The paper shows that the one-loop dilatation operator for a class of ${ m cal N}=4$ SYM operators is equivalent to a ferromagnetic Heisenberg spin chain and that its long-wavelength limit reproduces a sigma model identical to the string worldsheet action for rotating strings in $AdS_5\times S^5$ in the large-$J$ regime. It provides explicit matching between Bethe-ansatz results and semiclassical string solutions, and demonstrates a coherent-state mapping whereby the mean spin at a site corresponds to the bulk position of the string. The work argues for a more precise formulation of the AdS/CFT correspondence in the large-$N$ limit, suggesting that the all-loop spin-chain dynamics encode the classical string action and potentially offering a route to string duals of other gauge theories. It also discusses extensions to higher loops and the interpretation of the center-of-mass motion within this framework.

Abstract

Recently, an impressive agreement was found between anomalous dimensions of certain operators in N=4 SYM and rotating strings with two angular momenta in the bulk of AdS5xS5. A one-loop field theory computation, which involves solving a Heisenberg chain by means of the Bethe ansatz agrees with the large angular momentum limit of a rotating string. We point out that the Heisenberg chain can be equally well solved by using a sigma model approach.

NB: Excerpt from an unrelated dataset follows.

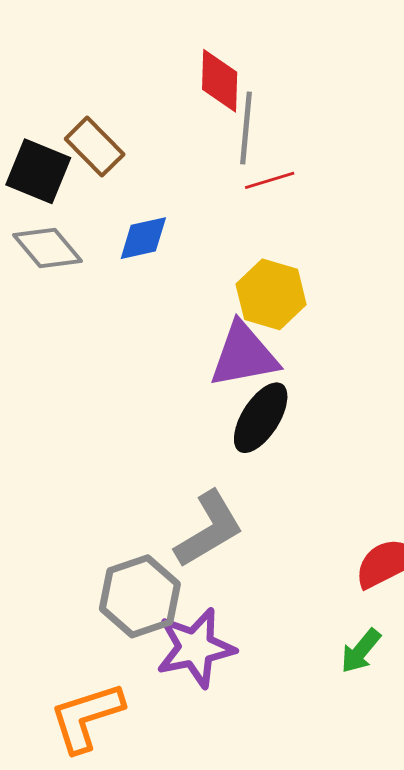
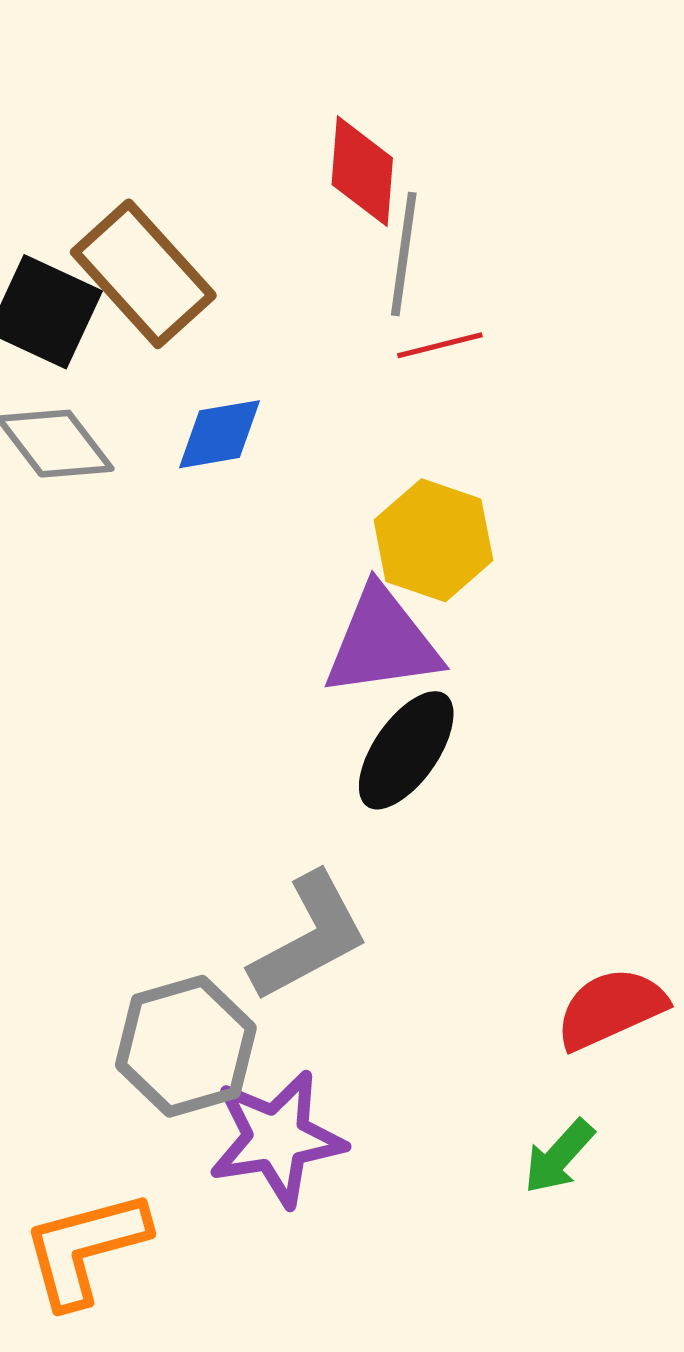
brown rectangle: (95, 147) -> (143, 274), size x1.4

Moreover we also show that a certain limit, akin to the BMN limit, leads exactly to the same sigma model for a string rotating with large angular momentum. The agreement is then at the level of the action. As an upshot we propose that the rotating string should be identified with a coherent, semi-classical state built out of the eigenstates of the spin chain. The agreement is then complete. For example we show that the mean value of the spin <S> gives, precisely, the position of the string in the bulk. This suggests a more precise formulation of the AdS/CFT correspondence in the large-N limit and also indicates a way to obtain string theory duals of other gauge theories.